As Pepi grew older, they suggested they applied for an inclusion grant and went on to interview a lovely girl who was Pepi’s one to one. She was great with him, but the attendance record was not great. It was never a problem for Oakfield or us. There were some days before holiday when I took Pepi to the nursery and said that I would pick him up after lunch so that he could sleep in the car. They would feed him and change him and he was ready to dose off on a journey to Dorset.  We had a wonderful Paediatrician, Helen Lewis, who gave nods to my ideas like sleeping on the font. Pepi had reflux and the highest risk to his life was aspiration. The risk of aspiration is much higher if baby sleeps on the back. A supportive and keen SALT was trying to persuade me to have Pepi PEG fed. I did not want to. He was swallowing. Yes, there were days when he was not eating at all. Luckily, Pepi was a generally healthy child who only had antibiotics 2 times in his life. We were dealing with most of stuff at home, with Dr Lewis on another end of the phone. Pepi had Ponseti attempted for his complex feet deformity, but ended up not sleeping or eating for 10 days soli, so we took the plaster off. He was still on 50th centile of the growth charts for Cri du Chat and Dr Lewis and I decided against PEG feed. He was, and still is, hypersensitive to touch and he would have only injured himself having it in his tummy.

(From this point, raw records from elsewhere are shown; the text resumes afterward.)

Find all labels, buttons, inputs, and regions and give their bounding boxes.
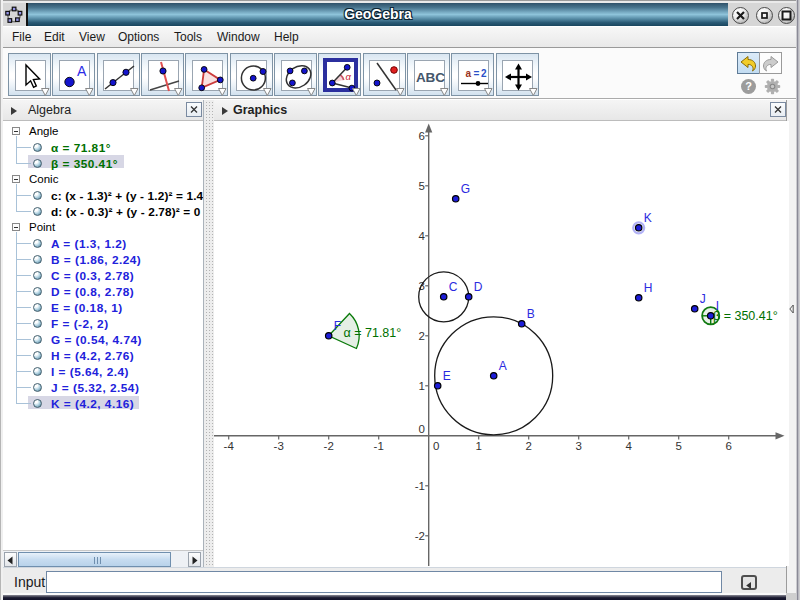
svg-text:4: 4 [419,230,426,242]
svg-text:6: 6 [419,130,425,142]
svg-text:-2: -2 [324,440,334,452]
svg-text:-1: -1 [374,440,384,452]
svg-text:2: 2 [419,330,425,342]
svg-text:0: 0 [419,423,425,435]
svg-text:β = 350.41°: β = 350.41° [713,309,778,323]
svg-text:3: 3 [575,440,581,452]
svg-text:6: 6 [725,440,731,452]
svg-text:-1: -1 [415,480,425,492]
svg-text:-4: -4 [224,440,235,452]
svg-text:G: G [461,182,470,196]
svg-text:-3: -3 [274,440,284,452]
svg-text:A: A [499,359,507,373]
svg-text:B: B [527,307,535,321]
svg-text:2: 2 [525,440,531,452]
svg-text:4: 4 [625,440,632,452]
svg-text:J: J [700,292,706,306]
svg-text:0: 0 [433,440,439,452]
svg-text:K: K [644,211,652,225]
svg-text:5: 5 [419,180,425,192]
svg-text:1: 1 [419,380,425,392]
svg-text:I: I [716,299,719,313]
svg-text:C: C [449,280,458,294]
svg-text:-2: -2 [415,530,425,542]
svg-text:1: 1 [475,440,481,452]
svg-text:H: H [644,281,653,295]
svg-text:5: 5 [675,440,681,452]
svg-text:α = 71.81°: α = 71.81° [344,326,402,340]
svg-text:F: F [334,319,341,333]
svg-text:E: E [443,369,451,383]
svg-text:D: D [474,280,483,294]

We have been through a lot since. Pepi is now 6 years old. He attends 10 different health services. He bottom shuffles and crawls rather fast. He does not speak, but can show signs for food and toilet. He takes thickened fluids and eats pureed food. He likes gourmet stuff, garlic in particular, aubergines, fish. He is still incontinent, but we are starting potty training this month. He adores music. Swiss Cottage School that he attends is marvellous. They take him swimming, cycling in the park, he has one to one music therapy. I take him to IcanDance on Saturday. He has a “girlfriend” who he does yoga with every morning at the school. She thinks he is called Happy. Being called happy is the biggest achievement of my life.